M. Pierre Ouzoulias. Madame la présidente, monsieur le ministre, mes chers collègues, les dispositions que nous allons maintenant examiner sont tirées du rapport commandé par M. Thierry Mandon, secrétaire d’État chargé de l’enseignement supérieur et de la recherche du précédent gouvernement, et vous les reprenez quasiment in extenso…
Devant l’Assemblée nationale, la ministre chargée de la recherche a déclaré que cet article « était un élément fondamental de ce projet de loi ».
Néanmoins, depuis vendredi dernier, le contexte politique de l’examen de cet article a radicalement changé. En effet, à l’occasion d’une grande réunion publique organisée pour célébrer les 80 ans du CNRS, le Premier ministre a lancé, de façon très solennelle, un grand débat national sur la science. Il le souhaite le plus large et le plus libre possible et demande aux scientifiques de répondre à trois questions : « Comment garantir que les projets les plus novateurs soient financés au bon niveau ? Comment rester compétitifs à l’échelle internationale ? Comment convertir les découvertes scientifiques en innovations ? »
Le Premier ministre a fixé un calendrier à cette consultation : elle devra être achevée avant la fin de ce semestre pour permettre à la ministre de déposer un projet de loi, ce qui devrait être fait à la fin de l’année 2019 ou au début de l’année 2020.
En s’adressant à la communauté scientifique, le Premier ministre a ajouté : « Nous avons besoin du doute et du raisonnement scientifique. »
Il me semble, dans ce contexte, qu’il serait de bonne politique de surseoir à la discussion des dispositions du projet de loi qui concernent ces questions pour laisser aux scientifiques la liberté de débattre, pleinement et sans restriction, de tous les sujets proposés par le Premier ministre.

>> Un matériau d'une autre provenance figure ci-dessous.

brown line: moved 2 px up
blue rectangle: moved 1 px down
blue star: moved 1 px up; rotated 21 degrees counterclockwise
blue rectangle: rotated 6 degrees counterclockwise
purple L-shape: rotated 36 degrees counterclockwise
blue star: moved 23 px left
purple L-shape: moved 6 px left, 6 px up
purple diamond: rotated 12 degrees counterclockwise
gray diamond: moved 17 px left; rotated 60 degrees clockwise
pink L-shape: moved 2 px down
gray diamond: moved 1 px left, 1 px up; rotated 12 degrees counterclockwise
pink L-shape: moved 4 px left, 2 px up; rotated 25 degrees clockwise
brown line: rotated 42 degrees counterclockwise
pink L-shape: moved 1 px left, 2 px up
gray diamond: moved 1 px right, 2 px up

Mme la présidente. L’amendement n° 642, présenté par M. Gay, Mme Apourceau-Poly et les membres du groupe communiste républicain citoyen et écologiste, est ainsi libellé :
Supprimer cet article.


La parole est à M. Pierre Ouzoulias.
M. Pierre Ouzoulias. En présentant cet amendement et en l’absence de réaction du ministre, je poursuis mon argumentaire pour vous montrer en quoi il est plus légitime que nos discussions se déroulent dans un cadre plus large.
Comme cela est indiqué dans le rapport, les dispositions de la loi du 12 juillet 1999 sur l’innovation et la recherche, dite loi Allègre, concernent moins de 1 % des chercheurs. Vous considérez qu’en simplifiant encore les modalités de ces dispositifs cette proportion pourrait progresser.
Ce n’est pas l’avis de la Cour des comptes, qui a montré dans un récent rapport – il a été publié en mars 2018 – que le seul outil de l’intéressement n’était pas suffisant pour développer les interactions entre la recherche et la valorisation. Selon ce rapport, « l’incitation des chercheurs à se préoccuper de la valorisation est un enjeu essentiel. À cette fin, l’État a privilégié l’outil de l’intéressement et l’a rendu de plus en plus favorable au fil du temps. Néanmoins, d’autres outils non financiers pourraient être mis en place pour lever les freins à l’implication des chercheurs publics dans la valorisation ».
La démarche doit donc être plus systémique et il convient d’associer les chercheuses et les chercheurs à cette réflexion globale. C’est l’objet du grand débat national sur la science lancé par le Premier ministre.
Je crains que les corrections que vous nous proposez d’apporter ne concernent finalement que l’infime proportion – moins de 1 % – des chercheurs qui les utilisent déjà, sans inciter les autres à les rejoindre.
Il serait plus sage d’avoir une vision globale de cette question et de rendre la parole aux chercheurs, comme le Premier ministre s’y est engagé vendredi dernier.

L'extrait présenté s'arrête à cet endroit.